Issue: Channel State Splitbrain, And VLS policy-commitment-retry-same
There is a race condition where the CLN node can ask VLS to sign a new
counterparty commitment (to which VLS then signs and responds), then
CLN crashes before it can write the new state to disk.
On restart, CLN will forget about the new state.
It will then channel_reestablish with its peer.

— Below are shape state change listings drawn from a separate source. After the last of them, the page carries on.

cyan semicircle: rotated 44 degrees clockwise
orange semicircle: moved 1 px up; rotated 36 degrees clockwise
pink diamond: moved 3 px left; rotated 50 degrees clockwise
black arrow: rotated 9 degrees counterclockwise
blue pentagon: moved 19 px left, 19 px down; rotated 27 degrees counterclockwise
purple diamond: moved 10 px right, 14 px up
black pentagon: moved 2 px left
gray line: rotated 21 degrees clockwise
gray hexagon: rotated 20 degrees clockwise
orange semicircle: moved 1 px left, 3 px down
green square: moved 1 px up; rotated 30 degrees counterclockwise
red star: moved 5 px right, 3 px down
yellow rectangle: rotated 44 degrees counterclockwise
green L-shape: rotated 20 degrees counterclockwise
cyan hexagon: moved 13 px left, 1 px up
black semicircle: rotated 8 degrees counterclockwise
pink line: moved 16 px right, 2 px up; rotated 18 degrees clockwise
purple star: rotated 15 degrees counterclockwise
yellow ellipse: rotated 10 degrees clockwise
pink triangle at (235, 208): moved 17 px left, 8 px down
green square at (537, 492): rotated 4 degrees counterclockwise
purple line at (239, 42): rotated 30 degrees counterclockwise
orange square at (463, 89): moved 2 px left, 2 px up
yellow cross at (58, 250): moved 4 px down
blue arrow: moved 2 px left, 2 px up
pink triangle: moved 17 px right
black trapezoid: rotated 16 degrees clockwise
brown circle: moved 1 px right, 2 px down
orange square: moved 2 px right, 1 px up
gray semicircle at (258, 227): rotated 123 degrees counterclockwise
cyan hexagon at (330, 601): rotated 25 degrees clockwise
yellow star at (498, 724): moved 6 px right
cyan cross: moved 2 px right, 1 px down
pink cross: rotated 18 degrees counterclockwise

The issue is that the CLN node and the peer can now negotiate another
new state, with a set of HTLCs different from the new state from before
the crash.
However, VLS has already signed new state before the crash, and by its
policy policy-commitment-retry-same, it will reject the signing request
after restart, and there is no way to recover other than to close the
channel.
Fortunately, this state is not a funds-loss event; as far as VLS is
concerned, both the old state and new state are valid, and as far as
CLN (and presumably its counterparty) is concerned, there is only the old
state, and CLN is unable to sign the new state.
In VLS, policy-commitment-retry-same is the policy which requires
that every hsmd_sign_remote_commitment_tx is either the same as the
previous call, or is at the next higher state index.
In this issue, VLS thinks we are alreaady at the new state N, but CLN
and its peer believes the new state is N - 1 and attempt to
re-negotiate a different state index N.
A similar issue exists with rust-lightning.
In rust-lightning, depending on what exactly got saved on disk (it
seems to be dependent on whether the persister is asynchronous or
not), rust-lightning may re-call at state index N - 1, or have a
similar problem with CLN where it re-negotiates a different state
index N.
Incorrect Solution
CLN proposed a solution of "VLS should always just accept signing any
alternate new state N as long as state N - 1 is not invalidated."
This violates the VLS policy policy-commitment-retry-same.
The issue here is that VLS has the goal of "the node can be compromised,
but this will not lead to a funds loss event".
The problem is that VLS signing any alternate new state N (the
solution proposed by CLN) leads to a funds-loss vulnerability
that is exploitable if the counterparty has compromised the node.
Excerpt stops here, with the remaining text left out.